Atlanta’s Oakland Cemetery wants to identify its dead


On Saturday, the Historic Oakland Foundation hosts a Juneteenth program featuring guided walking tours of the African-American grounds. There will be two tours for adults at 11 a.m. and 1 p.m. A tour for children is at noon. African-American burial records will be available, too. The free program runs from 10:30 a.m. to 1:30 p.m.

The cemetery also hosts a twilight tour of the African-American grounds Sunday at 6:30 p.m.

Oakland Cemetery is at 248 Oakland Ave. SE, Atlanta.

Neale Nickels stepped slowly, his shadow long across the green field.

“There’s a body there,” he said. Nickels pointed to a spot marked by a piece of orange surveyor’s tape no larger than a quarter. “There’s a body over there. And there and there and there.”

Bodies lying in anonymity. They're the remains of nearly 900 African-Americans buried on a three-acre site at Oakland Cemetery in Atlanta. None has a marker. Nickels, the cemetery's director of historic preservation, hopes to put some names to the sites.

The Historic Oakland Foundation recently hired specialists to probe the area with ground-penetrating radar to determine where bodies lay. In a four-day period, they counted 872 probable grave sites.

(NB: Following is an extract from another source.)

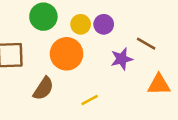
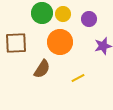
yellow circle: (81, 24) -> (63, 14), moved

On Saturday, the cemetery is conducting tours of the site, plus sharing burial records with visitors. They hope to locate descendants of some these long-time Oakland residents. The open house underscores the cemetery's observance of Juneteenth, the holiday commemorating the end of slavery in the South. Oakland's Juneteenth celebration will take place from 10:30 a.m.–1:30 p.m. and is free.

The Juneteenth observance — Oakland’s first — may help fill in the gaps in some records in Atlanta’s oldest public park, Nickels said. While the cemetery has an extensive list of names, it’s not complete, especially the records on the African-American section. Some plots never had markers. Other plots’ monuments got moved, and now await restoration to the sites where mourners originally erected them.

“This is important,” Nickels.

The section opened in 1866. For more than a century, people of color gathered at the crest of a hill in the heart of the 48-acre cemetery to inter their loved ones. Some used stones; others marked the graves with wooden monuments. At other sites, they planted bushes or left significant items — a toy for a dead child, perhaps, or a beloved grandmother’s favorite hairbrush. Sometimes, they left only prayers.

But stone monuments can go missing, and wooden markers are hardly permanent. Bushes can be mowed down without regard to their original purpose. Toys and hairbrushes somehow vanish. In time, the sites where the living consigned the dead to Glory were notable only for their anonymity. People would walk the tract and wonder: Who rests here?

It's a question Daniel Bigman has asked countless times. His company, Bigman Geophysical, conducted the search at Oakland's African-American tract. He has visited cemeteries across the Southeast, his work embracing the passage of centuries. At the Ocmulgee National Monument near Macon, Bigman discovered graves dating to 1000 to 1200 AD.

Bodies, said Bigman, are “all over” — some in graveyards, of course, but others resting in field and forest. Some, like those in Oakland’s African-American section, are buried close together. His April probe was slow work.

“There were hundreds of graves per acre,” he said.

That means hundreds of stories. D.L. Henderson is keen to know them all. A member of the cemetery foundation’s board of directors, Henderson has been studying Oakland’s original African-American burial records for nearly two decades.

In 1937, Henderson said, employees of the Works Progress Administration, a Depression program that employed millions, visited the cemetery. They catalogued names, drew burial-site maps and asked residents: Do you know who is buried there?

Their efforts, Henderson said, helped identify some of the graves in the African-American section. But those workers were hardly infallible.

“Record-keeping, over the years, has not been that good in Oakland’s past. There’s always human error,” she said. “It’s great that we’re doing this.”

Great and overdue, said Nickels. On a recent afternoon, he stopped and studied a tombstone leaning against another. At one time, it marked the final resting place of Carrie B. Taylor, who died in 1950. It somehow got separated from its grave site. He ran a finger across its hand-made concrete surface.

“Someone really cared,” Nickels said. He patted the stone. “We’ll find her.”

Just then a breeze moved across the ground where the nameless dead lay. The magnolias and water oaks whispered as it passed.